Protestando democráticamente contra una crísis

Veo fotos de las protestas contra la crísis económica en EEUU y no puedo evitar pensar en lo irónico e incoherente que resulta esta situación. Por un lado unos individuos protestando contra una suerte de entidad que todos quieren derrotar pero es invisible y sólo sabemos de sus consecuencias, por el otro un grupo de políticos promoviendo más políticas de intervención en la economía para intentar frenar las acciones de la intervención estatal en la economía, aún alegando ser los más dignos representantes del libre mercado, lo cuál terminarán de negar al aprobar el plan de rescate que tienen en el senado.

Esto último es una acción que viene dado, sin duda alguna, por la presión ejercida por el pueblo estadounidense a favor de una salida de esta crísis que la de un gobierno que la creó en primer lugar.

Platón tenía razón al pensar que las demagogias son alimentadas por el pueblo (demos) por su sed de soluciones a corto plazo y su pereza por pensar al sólo querer el placer de tener todo sin hacer algo.

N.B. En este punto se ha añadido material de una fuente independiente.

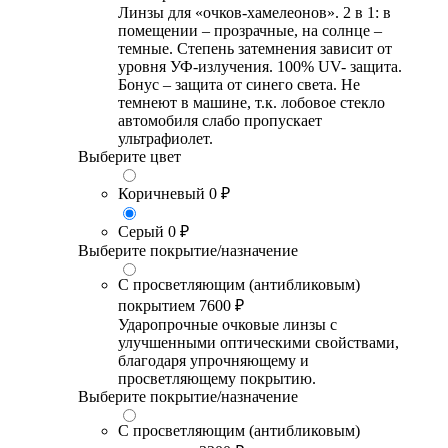
Линзы для «очков-хамелеонов». 2 в 1: в
помещении – прозрачные, на солнце –
темные. Степень затемнения зависит от
уровня УФ-излучения. 100% UV- защита.
Бонус – защита от синего света. Не
темнеют в машине, т.к. лобовое стекло
автомобиля слабо пропускает
ультрафиолет.
Выберите цвет
Коричневый
0 ₽
Серый
0 ₽
Выберите покрытие/назначение
С просветляющим (антибликовым)
покрытием
7600 ₽
Ударопрочные очковые линзы с
улучшенными оптическими свойствами,
благодаря упрочняющему и
просветляющему покрытию.
Выберите покрытие/назначение
С просветляющим (антибликовым)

Irónicamente para ellos e incoherentemente para el resto una crísis creada por el exceso de poder estatal sobre la economía se pretende aplacar mediante más poder estatal aún ejercido sobre la economía y para hacer la situación aún más risible inyectando más dinero en inversiones que están dando pérdidas, dinero aportado por los contribuyentes, por supuesto, que además de aportar favores políticos a los que estén a favor de este desmán de la política estadounidense aportará inflación para los consumidores norteamericanos como si la crísis en sí ya no fuese suficiente.

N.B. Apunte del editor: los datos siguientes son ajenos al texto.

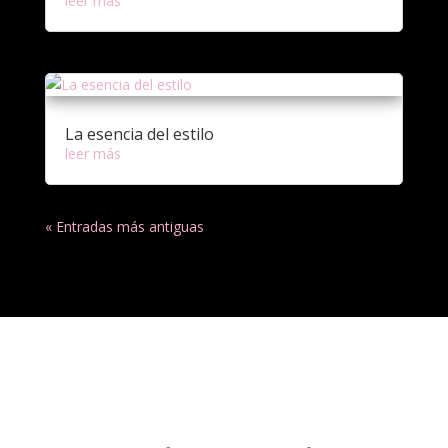
leer más
La esencia del estilo
leer más
« Entradas más antiguas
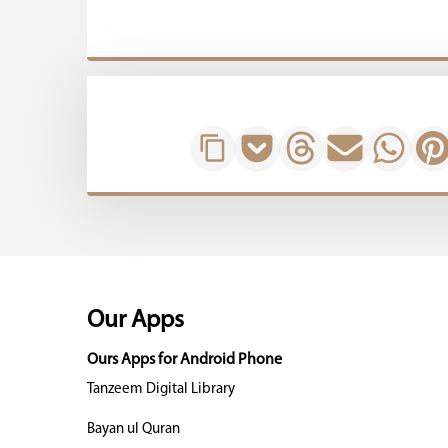
Our Apps
Ours Apps for Android Phone
Tanzeem Digital Library
Bayan ul Quran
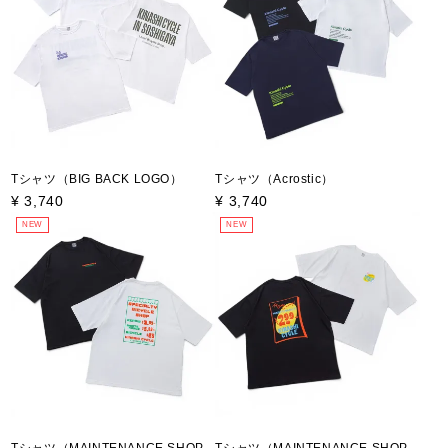
Tシャツ（BIG BACK LOGO）
Tシャツ（Acrostic）
¥
3,740
¥
3,740
NEW
NEW
Tシャツ（MAINTENANCE SHOP
Tシャツ（MAINTENANCE SHOP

Y es que son cuestiones como esta que hacen establecer correlaciones inevitables entre la democracia y la demagogia además de la - también inevitable con esta combinación - robocracia del Estado. Confirmando una vez más los pensamientos de Platón sobre la democracia: la decisión de la mayoría no aportará soluciones a largo plazo pues la minoría se amotinará para revertir esta decisión. Desafortunadamente Platón pensó que la única manera de establecer una decisión duradera era por la violencia contrádiciéndose con las enseñanzas que le dió Sócrates sobre la capacidad que tiene el diálogo para lograr coincidir no sólo en lo vago y sin importancia alguna.

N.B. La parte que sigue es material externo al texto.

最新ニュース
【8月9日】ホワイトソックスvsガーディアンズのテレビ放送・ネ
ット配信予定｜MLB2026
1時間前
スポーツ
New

Mientras tanto en EEUU seguirán protestando contra el enemigo invisible, quizá estén haciendo bien y la crísis los vea y retroceda al ver sus genuinos gestos de protesta y entienda ella misma que es mala o quizá en el congreso terminen por entender que la única solución real es dejar que quiebren esos bancos que antes tenían dinero inexistente y empezar una economía sin la intervención del voraz Estado.

Aunque debo admitir, lo más probable es que siga el pueblo en sus protestas con carteles que rezan haciendo uso pleno de sus derechos democráticos: Señor gobierno, por favor, ¿podría inflar la moneda?